RECORDS FOR THIS TASK below:
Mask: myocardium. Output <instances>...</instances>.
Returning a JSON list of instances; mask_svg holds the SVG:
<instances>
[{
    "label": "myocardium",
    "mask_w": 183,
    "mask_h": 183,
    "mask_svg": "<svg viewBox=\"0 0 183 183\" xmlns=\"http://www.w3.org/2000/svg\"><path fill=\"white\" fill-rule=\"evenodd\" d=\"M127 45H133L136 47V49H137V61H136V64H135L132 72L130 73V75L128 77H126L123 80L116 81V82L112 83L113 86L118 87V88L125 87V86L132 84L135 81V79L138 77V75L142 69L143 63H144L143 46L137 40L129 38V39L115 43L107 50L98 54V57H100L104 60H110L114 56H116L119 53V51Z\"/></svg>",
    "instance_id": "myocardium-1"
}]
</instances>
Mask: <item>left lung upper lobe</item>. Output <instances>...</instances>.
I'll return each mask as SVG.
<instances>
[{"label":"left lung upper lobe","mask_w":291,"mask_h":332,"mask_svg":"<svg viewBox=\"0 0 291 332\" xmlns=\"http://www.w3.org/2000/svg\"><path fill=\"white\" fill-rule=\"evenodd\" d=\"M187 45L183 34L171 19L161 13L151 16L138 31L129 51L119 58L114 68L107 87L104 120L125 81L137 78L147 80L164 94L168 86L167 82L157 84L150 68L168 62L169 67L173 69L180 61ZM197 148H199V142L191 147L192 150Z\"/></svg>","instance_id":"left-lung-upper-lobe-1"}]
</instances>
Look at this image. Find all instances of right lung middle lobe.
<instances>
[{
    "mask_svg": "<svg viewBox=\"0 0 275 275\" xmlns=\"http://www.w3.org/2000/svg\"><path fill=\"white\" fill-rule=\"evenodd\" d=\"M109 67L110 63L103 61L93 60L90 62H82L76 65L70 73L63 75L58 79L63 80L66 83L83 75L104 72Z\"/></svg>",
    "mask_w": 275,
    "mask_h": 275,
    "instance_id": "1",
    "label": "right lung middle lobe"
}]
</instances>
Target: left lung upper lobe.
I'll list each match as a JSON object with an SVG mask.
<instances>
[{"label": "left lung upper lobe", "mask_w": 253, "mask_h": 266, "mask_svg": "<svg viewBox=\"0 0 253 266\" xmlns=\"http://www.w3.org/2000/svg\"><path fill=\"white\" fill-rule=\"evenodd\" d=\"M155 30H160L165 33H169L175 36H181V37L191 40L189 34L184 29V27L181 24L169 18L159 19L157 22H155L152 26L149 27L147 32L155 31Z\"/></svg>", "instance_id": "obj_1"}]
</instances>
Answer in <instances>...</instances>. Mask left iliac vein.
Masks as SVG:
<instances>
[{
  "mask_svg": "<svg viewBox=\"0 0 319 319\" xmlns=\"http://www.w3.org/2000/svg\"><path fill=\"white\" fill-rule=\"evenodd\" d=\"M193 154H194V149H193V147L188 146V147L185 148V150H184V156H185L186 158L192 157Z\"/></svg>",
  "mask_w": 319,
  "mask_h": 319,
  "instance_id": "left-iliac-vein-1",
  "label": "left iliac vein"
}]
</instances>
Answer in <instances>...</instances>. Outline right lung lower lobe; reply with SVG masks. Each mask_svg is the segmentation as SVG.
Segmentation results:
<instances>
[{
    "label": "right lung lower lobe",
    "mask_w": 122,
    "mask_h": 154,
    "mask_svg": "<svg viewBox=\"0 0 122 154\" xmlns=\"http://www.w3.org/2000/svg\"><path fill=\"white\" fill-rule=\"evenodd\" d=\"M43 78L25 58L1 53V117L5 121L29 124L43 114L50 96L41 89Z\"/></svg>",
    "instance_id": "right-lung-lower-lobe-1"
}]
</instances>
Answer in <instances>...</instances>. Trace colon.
End of RECORDS FOR THIS TASK.
WHAT YOU ARE ASKED TO DO:
The answer must be the same records, repeated exactly and in full.

RESPONSE TO THIS EXERCISE:
Mask: myocardium. Output <instances>...</instances>.
Returning a JSON list of instances; mask_svg holds the SVG:
<instances>
[{
    "label": "myocardium",
    "mask_w": 183,
    "mask_h": 183,
    "mask_svg": "<svg viewBox=\"0 0 183 183\" xmlns=\"http://www.w3.org/2000/svg\"><path fill=\"white\" fill-rule=\"evenodd\" d=\"M127 45H133L136 47V49H137V61H136V64H135L132 72L130 73V75L128 77H126L123 80L116 81V82L112 83L113 86L118 87V88L125 87V86L132 84L135 81V79L138 77V75L142 69L143 63H144L143 46L137 40L129 38V39L115 43L107 50L98 54V57H100L104 60H110L114 56H116L119 53V51Z\"/></svg>",
    "instance_id": "myocardium-1"
}]
</instances>
Mask: <item>left lung upper lobe</item>. Output <instances>...</instances>.
I'll return each mask as SVG.
<instances>
[{"label":"left lung upper lobe","mask_w":291,"mask_h":332,"mask_svg":"<svg viewBox=\"0 0 291 332\" xmlns=\"http://www.w3.org/2000/svg\"><path fill=\"white\" fill-rule=\"evenodd\" d=\"M187 45L183 34L171 19L161 13L151 16L138 31L129 51L119 58L114 68L107 87L104 120L125 81L137 78L147 80L164 94L168 86L167 82L157 84L150 68L168 62L169 67L173 69L180 61ZM197 148H199V142L191 147L192 150Z\"/></svg>","instance_id":"left-lung-upper-lobe-1"}]
</instances>
Look at this image. Find all instances of right lung middle lobe.
<instances>
[{
    "mask_svg": "<svg viewBox=\"0 0 275 275\" xmlns=\"http://www.w3.org/2000/svg\"><path fill=\"white\" fill-rule=\"evenodd\" d=\"M109 67L110 63L103 61L93 60L90 62H82L76 65L70 73L63 75L58 79L63 80L66 83L83 75L104 72Z\"/></svg>",
    "mask_w": 275,
    "mask_h": 275,
    "instance_id": "1",
    "label": "right lung middle lobe"
}]
</instances>
Target: left lung upper lobe.
I'll list each match as a JSON object with an SVG mask.
<instances>
[{"label": "left lung upper lobe", "mask_w": 253, "mask_h": 266, "mask_svg": "<svg viewBox=\"0 0 253 266\" xmlns=\"http://www.w3.org/2000/svg\"><path fill=\"white\" fill-rule=\"evenodd\" d=\"M155 30H160L165 33H169L175 36H181V37L191 40L189 34L184 29V27L181 24L169 18L159 19L157 22H155L152 26L149 27L147 32L155 31Z\"/></svg>", "instance_id": "obj_1"}]
</instances>
Answer in <instances>...</instances>. Mask left iliac vein.
Masks as SVG:
<instances>
[{
  "mask_svg": "<svg viewBox=\"0 0 319 319\" xmlns=\"http://www.w3.org/2000/svg\"><path fill=\"white\" fill-rule=\"evenodd\" d=\"M193 154H194V149H193V147L188 146V147L185 148V150H184V156H185L186 158L192 157Z\"/></svg>",
  "mask_w": 319,
  "mask_h": 319,
  "instance_id": "left-iliac-vein-1",
  "label": "left iliac vein"
}]
</instances>
Answer in <instances>...</instances>. Outline right lung lower lobe; reply with SVG masks. Each mask_svg is the segmentation as SVG.
Segmentation results:
<instances>
[{
    "label": "right lung lower lobe",
    "mask_w": 122,
    "mask_h": 154,
    "mask_svg": "<svg viewBox=\"0 0 122 154\" xmlns=\"http://www.w3.org/2000/svg\"><path fill=\"white\" fill-rule=\"evenodd\" d=\"M43 78L25 58L1 53V117L5 121L29 124L43 114L50 96L41 89Z\"/></svg>",
    "instance_id": "right-lung-lower-lobe-1"
}]
</instances>
Answer in <instances>...</instances>. Trace colon.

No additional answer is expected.